Q1.1.2.3: Why can't I divide integers?
A: You drooling moron! You need a 10-page owners manual and instructional
video to handle the notational complexity of Tic-Tacs, don't you? As every
schoolboy knows, the integers are a *ring*, not a field, you simpering
simpleton. Oh wait! Let me guess! I have to spell it out for you, you festering
wombat boil. You can't divide integers by integers and get integers. Understand
now? Now go out there and don't do it. And read Herstein, while you're at it.
-- Johann Hibschman, 4 Mar 2000
Actually, I believe you understand me fine, you'd just rather not believe it:
floating point sucks, rationals suck, refusing to allow int division sucks, the
constructive reals suck, symbolic manipulation sucks, ..., but all in different
ways for different reasons. Every one bristles with its own brands of both
shallow and deep "surprises". So it goes -- seeking to represent the infinite
by the finite is an inherently unreachable goal. This is also why people die
<wink>.
-- Tim Peters, 4 Mar 2000
The reason I'm right is that I said there won't be any *single* "survivor"

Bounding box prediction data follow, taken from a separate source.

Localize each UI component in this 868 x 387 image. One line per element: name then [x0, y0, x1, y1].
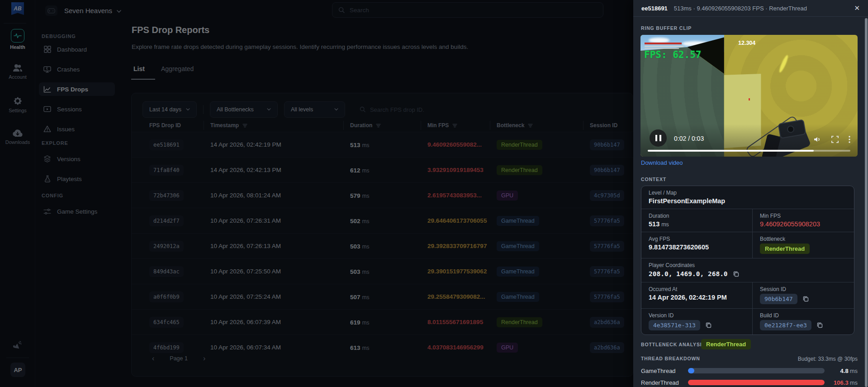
avg-fps-field: Avg FPS 9.814738273620605 — [641, 232, 752, 258]
modal-dim-overlay[interactable] — [0, 0, 633, 387]
thread-budget: Budget: 33.3ms @ 30fps — [798, 356, 858, 362]
thread-bar — [688, 380, 825, 385]
context-card: Level / Map FirstPersonExampleMap Durati… — [641, 186, 854, 335]
app-root: AB Health Account Settings Downloads AP — [0, 0, 868, 387]
video-fps-counter: FPS: 62.57 — [644, 49, 701, 60]
thread-row-renderthread: RenderThread 106.3ms — [641, 379, 858, 386]
video-time: 0:02 / 0:03 — [674, 135, 704, 142]
copy-icon[interactable] — [803, 296, 809, 302]
fullscreen-icon[interactable] — [831, 136, 839, 143]
occurred-at-field: Occurred At 14 Apr 2026, 02:42:19 PM — [641, 282, 752, 308]
thread-row-gamethread: GameThread 4.8ms — [641, 367, 858, 374]
thread-value: 106.3ms — [825, 379, 858, 386]
panel-scrollbar[interactable] — [865, 18, 868, 387]
version-id-field: Version ID 4e38571e-313 — [641, 309, 752, 334]
context-label: CONTEXT — [641, 177, 666, 182]
download-video-link[interactable]: Download video — [641, 159, 683, 166]
fps-drop-meta: 513ms · 9.460926055908203 FPS · RenderTh… — [674, 5, 807, 12]
build-id-field: Build ID 0e2128f7-ee3 — [752, 309, 854, 334]
thread-value: 4.8ms — [825, 368, 858, 374]
copy-icon[interactable] — [817, 322, 823, 328]
video-stat-overlay: 12.304 — [738, 40, 755, 46]
more-options-icon[interactable] — [849, 136, 850, 143]
thread-bar — [688, 368, 825, 373]
min-fps-field: Min FPS 9.460926055908203 — [752, 209, 854, 232]
session-id-chip[interactable]: 90b6b147 — [760, 294, 797, 304]
copy-icon[interactable] — [706, 322, 711, 328]
close-icon[interactable]: ✕ — [854, 4, 860, 12]
fps-drop-detail-panel: ee518691 513ms · 9.460926055908203 FPS ·… — [633, 0, 868, 387]
player-coordinates-field: Player Coordinates 208.0, 1469.0, 268.0 — [641, 258, 854, 282]
bottleneck-analysis-label: BOTTLENECK ANALYSIS — [641, 342, 705, 347]
bottleneck-badge: RenderThread — [760, 244, 810, 254]
volume-icon[interactable] — [813, 136, 821, 143]
panel-header: ee518691 513ms · 9.460926055908203 FPS ·… — [633, 0, 868, 17]
pause-button[interactable] — [650, 129, 667, 147]
ring-buffer-clip-label: RING BUFFER CLIP — [641, 25, 692, 31]
fps-drop-id: ee518691 — [641, 5, 668, 12]
copy-icon[interactable] — [733, 271, 739, 277]
version-id-chip[interactable]: 4e38571e-313 — [649, 320, 700, 330]
bottleneck-field: Bottleneck RenderThread — [752, 232, 854, 258]
thread-breakdown-label: THREAD BREAKDOWN — [641, 356, 700, 361]
duration-field: Duration 513ms — [641, 209, 752, 232]
build-id-chip[interactable]: 0e2128f7-ee3 — [760, 320, 811, 330]
session-id-field: Session ID 90b6b147 — [752, 282, 854, 308]
level-map-field: Level / Map FirstPersonExampleMap — [641, 186, 854, 209]
video-warning-text — [645, 43, 682, 44]
video-progress-bar[interactable] — [648, 150, 850, 152]
bottleneck-analysis-badge: RenderThread — [701, 339, 751, 349]
ring-buffer-video-player[interactable]: FPS: 62.57 12.304 0:02 / 0:03 — [640, 35, 858, 157]
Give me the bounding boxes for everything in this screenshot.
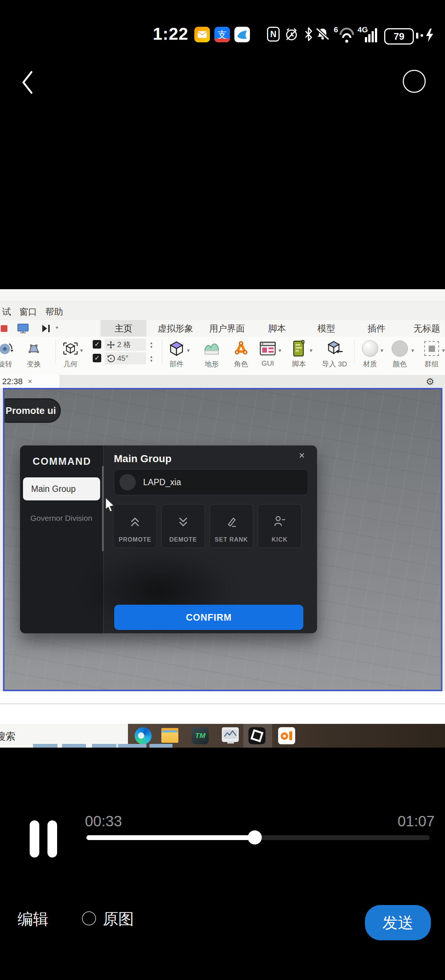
progress-fill (86, 835, 255, 840)
edge-browser-icon[interactable] (135, 727, 152, 744)
document-tab-close-icon[interactable]: × (28, 377, 32, 386)
menu-window[interactable]: 窗口 (19, 306, 37, 318)
stop-button[interactable] (1, 325, 8, 332)
move-icon (107, 341, 115, 349)
geometry-caret-icon[interactable]: ▾ (80, 347, 83, 354)
running-indicator (33, 744, 57, 748)
group-caret-icon[interactable]: ▾ (442, 347, 445, 354)
sidebar-item-main-group[interactable]: Main Group (23, 477, 100, 500)
gui-label: GUI (252, 360, 284, 368)
send-button[interactable]: 发送 (365, 905, 431, 940)
bluetooth-icon (304, 27, 313, 43)
part-caret-icon[interactable]: ▾ (187, 347, 190, 354)
part-label: 部件 (160, 360, 193, 369)
browser-app-icon (234, 27, 250, 42)
rotate-snap-checkbox[interactable]: ✓ (93, 354, 101, 362)
ribbon-transform-button[interactable]: 变换 (17, 339, 50, 369)
move-snap-value: 2 格 (117, 340, 131, 350)
charging-bolt-icon (425, 28, 434, 44)
original-label[interactable]: 原图 (103, 909, 134, 929)
tab-script[interactable]: 脚本 (268, 320, 286, 337)
running-indicator (62, 744, 86, 748)
ribbon-geometry-button[interactable]: 几何 (54, 339, 87, 369)
kick-button[interactable]: KICK (258, 504, 301, 548)
ribbon-material-button[interactable]: 材质 (354, 339, 386, 369)
elapsed-time: 00:33 (85, 813, 122, 830)
strip-divider (0, 703, 445, 704)
demote-button[interactable]: DEMOTE (161, 504, 205, 548)
play-caret-icon[interactable]: ▾ (55, 325, 58, 330)
ribbon-import3d-button[interactable]: 导入 3D (318, 339, 351, 369)
ribbon-part-button[interactable]: 部件 (160, 339, 193, 369)
menu-help[interactable]: 帮助 (45, 306, 63, 318)
progress-track[interactable] (86, 835, 430, 840)
rotate-snap-stepper[interactable]: ▴▾ (148, 352, 154, 364)
ribbon-group-button[interactable]: 群组 (415, 339, 445, 369)
user-row[interactable]: LAPD_xia (114, 469, 308, 495)
ribbon-script-button[interactable]: 脚本 (283, 339, 315, 369)
play-to-button[interactable] (41, 324, 52, 334)
edit-button[interactable]: 编辑 (17, 909, 49, 929)
select-circle-button[interactable] (403, 70, 426, 93)
tab-ui[interactable]: 用户界面 (209, 320, 245, 337)
roblox-studio-icon[interactable] (249, 727, 266, 744)
studio-ribbon: 旋转 变换 几何 ▾ ✓ 2 格 ▴▾ ✓ (0, 337, 445, 375)
gui-caret-icon[interactable]: ▾ (279, 347, 282, 354)
move-snap-field[interactable]: 2 格 (105, 339, 146, 351)
menu-test[interactable]: 试 (2, 306, 11, 318)
command-panel: COMMAND Main Group Governor Division Mai… (20, 445, 317, 633)
promote-ui-chip[interactable]: Promote ui (3, 398, 61, 423)
set-rank-button[interactable]: SET RANK (209, 504, 253, 548)
move-snap-checkbox[interactable]: ✓ (93, 340, 101, 348)
pause-button[interactable] (48, 820, 57, 858)
document-tab-label: 22:38 (2, 377, 23, 387)
pause-button[interactable] (30, 820, 39, 858)
settings-gear-icon[interactable]: ⚙ (426, 376, 434, 388)
script-caret-icon[interactable]: ▾ (310, 347, 313, 354)
tm-app-icon[interactable]: TM (192, 727, 209, 744)
import3d-label: 导入 3D (318, 360, 351, 369)
tab-plugin[interactable]: 插件 (367, 320, 385, 337)
sidebar-item-governor-division[interactable]: Governor Division (30, 514, 92, 523)
file-explorer-icon[interactable] (161, 727, 178, 744)
studio-titlebar (0, 289, 445, 301)
geometry-label: 几何 (54, 360, 87, 369)
battery-indicator: 79 (384, 28, 414, 45)
tab-model[interactable]: 模型 (317, 320, 335, 337)
monitor-icon[interactable] (17, 323, 29, 335)
panel-header: Main Group (114, 453, 172, 465)
progress-thumb[interactable] (248, 830, 262, 845)
document-tab[interactable]: 22:38 × (0, 375, 59, 388)
tab-untitled[interactable]: 无标题 (413, 320, 440, 337)
transform-label: 变换 (17, 360, 50, 369)
tab-avatar[interactable]: 虚拟形象 (158, 320, 193, 337)
panel-scrollbar[interactable] (102, 466, 104, 551)
tab-home[interactable]: 主页 (100, 320, 146, 337)
promote-button[interactable]: PROMOTE (113, 504, 157, 548)
confirm-button[interactable]: CONFIRM (114, 605, 303, 630)
windows-taskbar: 搜索 TM (0, 724, 445, 748)
transform-icon (17, 339, 50, 359)
ribbon-color-button[interactable]: 颜色 (383, 339, 416, 369)
mouse-cursor (105, 498, 116, 514)
double-chevron-down-icon (176, 513, 191, 530)
back-button[interactable] (21, 70, 35, 96)
video-frame[interactable]: 试 窗口 帮助 ▾ 主页 虚拟形象 用户界面 脚本 模型 插件 无标题 (0, 289, 445, 748)
script-label: 脚本 (283, 360, 315, 369)
recorder-app-icon[interactable] (278, 727, 295, 744)
bell-off-icon (315, 27, 330, 43)
material-caret-icon[interactable]: ▾ (380, 347, 383, 354)
panel-close-icon[interactable]: × (299, 450, 305, 461)
username: LAPD_xia (143, 469, 181, 495)
group-icon (415, 339, 445, 359)
color-caret-icon[interactable]: ▾ (411, 347, 414, 354)
game-viewport[interactable]: Promote ui COMMAND Main Group Governor D… (3, 388, 442, 691)
original-radio[interactable] (82, 911, 96, 926)
rotate-snap-field[interactable]: 45° (105, 352, 146, 364)
nfc-icon: N (267, 27, 280, 41)
person-minus-icon (272, 513, 287, 530)
double-chevron-up-icon (128, 513, 143, 530)
move-snap-stepper[interactable]: ▴▾ (148, 339, 154, 351)
monitor-app-icon[interactable] (222, 727, 239, 744)
ribbon-terrain-button[interactable]: 地形 (195, 339, 228, 369)
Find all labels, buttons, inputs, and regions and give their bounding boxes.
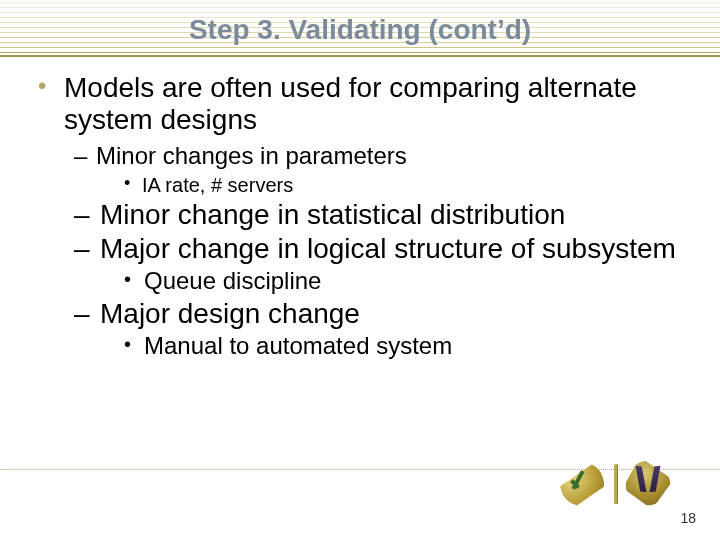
bullet-sub-b: Minor change in statistical distribution [74,199,684,231]
slide: Step 3. Validating (cont’d) Models are o… [0,0,720,540]
logo-v-icon [626,462,670,506]
slide-title: Step 3. Validating (cont’d) [0,14,720,46]
logo-group [560,460,670,508]
slide-body: Models are often used for comparing alte… [36,72,684,363]
bullet-main: Models are often used for comparing alte… [36,72,684,136]
bullet-sub-a-1: IA rate, # servers [124,173,684,197]
bullet-sub-c: Major change in logical structure of sub… [74,233,684,265]
bullet-sub-d-1: Manual to automated system [124,332,684,361]
page-number: 18 [680,510,696,526]
bullet-sub-a: Minor changes in parameters [74,142,684,170]
bullet-sub-c-1: Queue discipline [124,267,684,296]
bullet-sub-d: Major design change [74,298,684,330]
logo-check-icon [560,462,604,506]
logo-divider [610,462,620,506]
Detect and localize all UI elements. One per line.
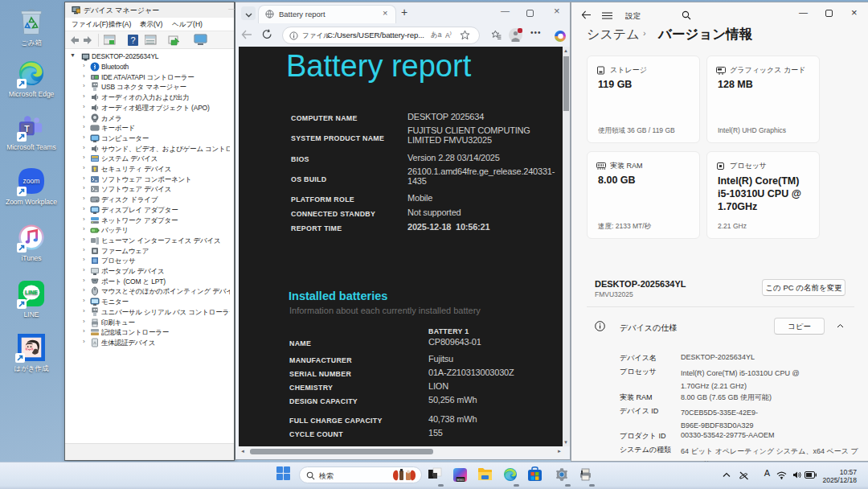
svg-text:zoom: zoom <box>23 177 40 185</box>
svg-text:?: ? <box>130 35 135 45</box>
svg-text:M365: M365 <box>457 479 465 482</box>
svg-text:LINE: LINE <box>25 290 38 296</box>
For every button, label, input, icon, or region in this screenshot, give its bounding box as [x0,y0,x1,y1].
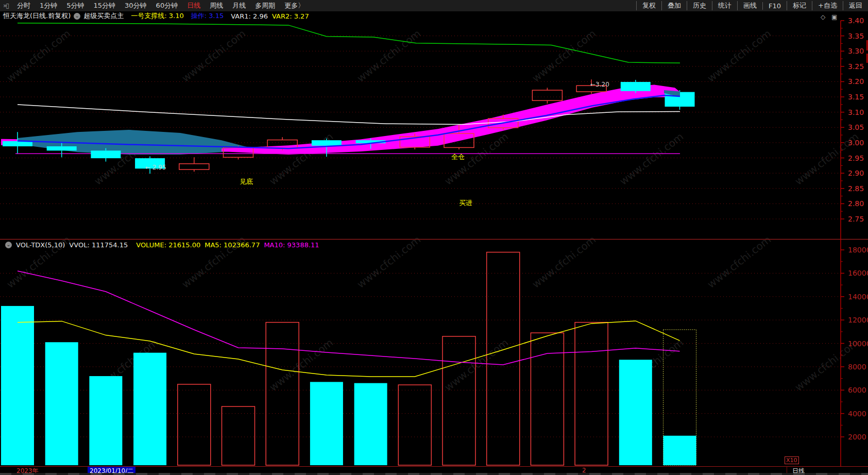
svg-text:见底: 见底 [240,178,253,185]
svg-text:2.85: 2.85 [848,184,864,193]
svg-text:16000: 16000 [848,269,868,277]
date-statusbar: 2023年 2023/01/10/二 2 日线 [0,466,868,473]
svg-text:14000: 14000 [848,293,868,301]
svg-text:←3.20: ←3.20 [590,81,609,88]
volume-dropdown-icon[interactable]: ⌄ [5,242,12,248]
svg-text:2.80: 2.80 [848,199,864,208]
svg-text:www.cfchi.com: www.cfchi.com [354,233,423,291]
svg-text:3.25: 3.25 [848,62,864,71]
svg-text:← 2.95: ← 2.95 [145,164,166,171]
ma5-value: MA5: 102366.77 [205,241,260,249]
svg-text:2000: 2000 [848,433,866,441]
svg-text:2.90: 2.90 [848,169,864,177]
svg-text:www.cfchi.com: www.cfchi.com [4,27,73,84]
svg-text:3.20: 3.20 [848,77,864,86]
svg-text:3.00: 3.00 [848,139,864,147]
svg-text:3.15: 3.15 [848,93,864,101]
volume-header: ⌄ VOL-TDX(5,10) VVOL: 111754.15 VOLUME: … [2,241,324,249]
chart-corner-icons[interactable]: ◇ ▣ [821,13,839,21]
volume-indicator-name[interactable]: VOL-TDX(5,10) [16,241,65,249]
svg-text:8000: 8000 [848,363,866,371]
chart-canvas[interactable]: www.cfchi.comwww.cfchi.comwww.cfchi.comw… [0,0,868,475]
ma10-value: MA10: 93388.11 [264,241,319,249]
svg-text:全仓: 全仓 [451,153,465,161]
svg-text:www.cfchi.com: www.cfchi.com [617,130,686,188]
svg-text:www.cfchi.com: www.cfchi.com [705,233,773,291]
svg-text:www.cfchi.com: www.cfchi.com [267,130,335,188]
svg-text:www.cfchi.com: www.cfchi.com [530,27,598,84]
volume-multiplier-badge: X10 [785,456,799,464]
svg-text:www.cfchi.com: www.cfchi.com [530,233,598,291]
svg-text:10000: 10000 [848,340,868,348]
svg-text:3.10: 3.10 [848,108,864,116]
svg-text:3.05: 3.05 [848,123,864,131]
svg-text:3.40: 3.40 [848,16,864,25]
vvol-value: VVOL: 111754.15 [69,241,128,249]
svg-text:18000: 18000 [848,246,868,254]
svg-text:3.30: 3.30 [848,47,864,55]
svg-text:6000: 6000 [848,386,866,394]
bottom-scroll-strip[interactable] [0,473,868,475]
svg-text:2.75: 2.75 [848,215,864,223]
svg-text:买进: 买进 [459,199,472,207]
svg-text:4000: 4000 [848,410,866,418]
svg-text:3.35: 3.35 [848,32,864,40]
stock-app-window: »▯ 分时 1分钟 5分钟 15分钟 30分钟 60分钟 日线 周线 月线 多周… [0,0,868,475]
svg-text:2.95: 2.95 [848,154,864,162]
svg-text:12000: 12000 [848,316,868,324]
volume-value: VOLUME: 21615.00 [136,241,200,249]
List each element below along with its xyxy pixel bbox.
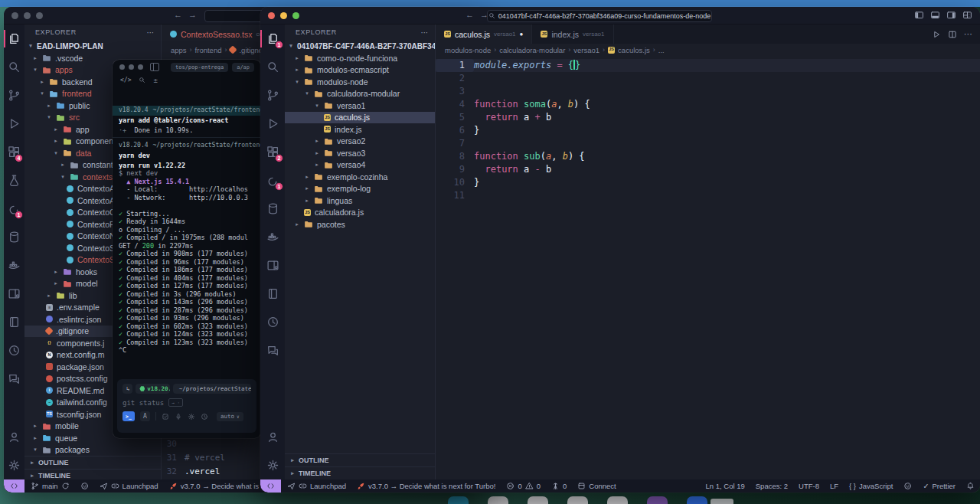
tree-item[interactable]: ▾modulos-node — [285, 76, 435, 88]
ext-icon[interactable]: 2 — [260, 138, 285, 166]
status-item[interactable]: Spaces: 2 — [750, 479, 793, 493]
toggle-panel-left-icon[interactable] — [914, 10, 924, 20]
terminal-input-block[interactable]: ↳ v18.20.4 ~/projetos/reactState/fro git… — [117, 379, 256, 433]
timeline-panel[interactable]: ▸ TIMELINE — [285, 466, 435, 479]
clock-icon[interactable] — [4, 336, 24, 365]
tree-item[interactable]: ▸versao2 — [285, 136, 435, 148]
dock-app-icon[interactable] — [528, 496, 548, 504]
status-item[interactable]: UTF-8 — [793, 479, 825, 493]
minimize-button[interactable] — [129, 64, 134, 70]
tab-caculos-js[interactable]: JScaculos.jsversao1● — [436, 25, 532, 44]
toggle-panel-bottom-icon[interactable] — [930, 10, 940, 20]
status-item[interactable]: ✓Prettier — [917, 479, 961, 493]
status-item[interactable] — [260, 479, 281, 493]
more-actions-button[interactable]: ⋯ — [964, 29, 972, 39]
status-item[interactable] — [4, 479, 24, 493]
maximize-button[interactable] — [292, 12, 299, 19]
layout-icon[interactable] — [4, 280, 24, 308]
breadcrumb-item[interactable]: apps — [171, 46, 187, 54]
breadcrumb-item[interactable]: calculadora-modular — [499, 46, 565, 54]
gear-icon[interactable] — [4, 451, 24, 479]
status-item[interactable]: 0 — [546, 479, 572, 493]
git-icon[interactable] — [4, 81, 24, 110]
status-item[interactable] — [75, 479, 94, 493]
tree-item[interactable]: ▾packages — [24, 444, 161, 457]
terminal-icon[interactable]: >_ — [122, 411, 135, 421]
close-button[interactable] — [11, 12, 18, 19]
tree-item[interactable]: ▾calculadora-modular — [285, 88, 435, 100]
breadcrumb-item[interactable]: modulos-node — [445, 46, 491, 54]
tree-item[interactable]: ▸como-o-node-funciona — [285, 52, 435, 64]
docker-icon[interactable] — [4, 251, 24, 280]
plus-minus-icon[interactable]: ± — [153, 77, 157, 84]
window-controls[interactable] — [11, 12, 43, 19]
person-icon[interactable] — [4, 423, 24, 451]
breadcrumb-item[interactable]: JScaculos.js — [608, 46, 650, 54]
outline-panel[interactable]: ▸ OUTLINE — [24, 456, 161, 469]
minimize-button[interactable] — [280, 12, 287, 19]
gear-icon[interactable] — [188, 413, 195, 421]
status-item[interactable] — [898, 479, 917, 493]
cwd-chip[interactable]: ~/projetos/reactState/fro — [173, 384, 251, 394]
dock-app-icon[interactable] — [607, 496, 628, 504]
tree-item[interactable]: JScalculadora.js — [285, 207, 435, 219]
status-item[interactable]: LF — [825, 479, 844, 493]
status-item[interactable]: Launchpad — [94, 479, 164, 493]
toggle-panel-right-icon[interactable] — [946, 10, 956, 20]
chat-icon[interactable] — [260, 336, 285, 365]
tab-index-js[interactable]: JSindex.jsversao1 — [532, 25, 613, 44]
tree-item[interactable]: JScaculos.js — [285, 112, 435, 124]
debug-icon[interactable] — [260, 110, 285, 138]
window-controls[interactable] — [268, 12, 299, 19]
clock-icon[interactable] — [201, 413, 208, 421]
close-button[interactable] — [268, 12, 275, 19]
book-icon[interactable] — [260, 280, 285, 308]
maximize-button[interactable] — [138, 64, 143, 70]
status-item[interactable]: Launchpad — [282, 479, 351, 493]
more-actions-icon[interactable]: ⋯ — [146, 28, 155, 37]
tree-item[interactable]: ▸modulos-ecmascript — [285, 64, 435, 77]
tree-item[interactable]: ▸exemplo-log — [285, 183, 435, 195]
layout-icon[interactable] — [260, 251, 285, 280]
return-icon[interactable]: ↳ — [122, 384, 132, 394]
status-item[interactable]: { }JavaScript — [844, 479, 898, 493]
tree-item[interactable]: ▾versao1 — [285, 100, 435, 112]
dock-app-icon[interactable] — [710, 499, 733, 504]
status-item[interactable] — [961, 479, 980, 493]
split-editor-button[interactable] — [948, 30, 957, 39]
dock-app-icon[interactable] — [567, 496, 588, 504]
sidebar-toggle-icon[interactable] — [150, 63, 159, 71]
chat-icon[interactable] — [4, 365, 24, 393]
close-button[interactable] — [119, 64, 125, 70]
customize-layout-icon[interactable] — [962, 10, 972, 20]
workspace-root[interactable]: ▾ 041047BF-C4F7-446A-B2F7-370ABF346A... — [285, 40, 435, 52]
tree-item[interactable]: ▸pacotes — [285, 218, 435, 231]
search-icon[interactable] — [4, 53, 24, 81]
code-icon[interactable]: </> — [120, 77, 131, 83]
tree-item[interactable]: JSindex.js — [285, 123, 435, 136]
clock-icon[interactable] — [260, 308, 285, 336]
more-actions-icon[interactable]: ⋯ — [420, 28, 429, 37]
files-icon[interactable]: 1 — [260, 25, 285, 53]
db-icon[interactable] — [260, 195, 285, 223]
tree-item[interactable]: ▸versao3 — [285, 147, 435, 159]
gear-icon[interactable] — [260, 451, 285, 479]
hook-icon[interactable]: 1 — [4, 195, 24, 223]
forward-button[interactable]: → — [188, 10, 197, 19]
workspace-root[interactable]: ▾ EAD-LIMPO-PLAN — [24, 40, 161, 52]
back-button[interactable]: ← — [466, 10, 474, 19]
tree-item[interactable]: ▸versao4 — [285, 159, 435, 172]
book-icon[interactable] — [4, 308, 24, 336]
outline-panel[interactable]: ▸ OUTLINE — [285, 453, 435, 466]
person-icon[interactable] — [260, 423, 285, 451]
git-icon[interactable] — [260, 81, 285, 110]
db-icon[interactable] — [4, 223, 24, 251]
back-button[interactable]: ← — [174, 10, 182, 19]
search-icon[interactable] — [260, 53, 285, 81]
tree-item[interactable]: ▸linguas — [285, 195, 435, 207]
dock-app-icon[interactable] — [687, 496, 707, 504]
docker-icon[interactable] — [260, 223, 285, 251]
checkbox-icon[interactable] — [162, 413, 169, 421]
ai-button[interactable]: A — [140, 411, 150, 421]
dock-app-icon[interactable] — [448, 496, 469, 504]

of the evolutionary struggle, and that the efforts to crown one's favorite as
such are just so much noise. The software ecosystem of the foreseeable future
will always have its own form of "diversity": there will be lions *and*
elephants *and* fish *and* seals *and* birds, because there will be many
diverse "habitats" where the particular adaptations of each will be
needed/advantageous.
The reasoned debates (as opposed to religious wars) may lead to lions with
opposable thumbs, or elephants that can see in the infrared, but there will
never be a 2000-pound fish with a mane and wings. Well, not outside the lab,
anyway.
-- Ran, 5 Mar 2000
"Complexity" seems to be a lot like "energy": you can *transfer* it from the
end user to one/some of the other players, but the total amount seems to remain
pretty much constant for a given task.
-- Ran, 5 Mar 2000
LaTeX2HTML is pain.
-- Fred Drake in a documentation checkin message, 14 Mar 2000
Here, have some cycles of reversed kielbasa. And ten (10 (0xa (101010b)))
Usenet Points, redeemable in comp.lang.python for increased local prestige.
Some prestige may depend upon your own actions. Local Prestige may or may not
have any effect on your actual life (or lack thereof).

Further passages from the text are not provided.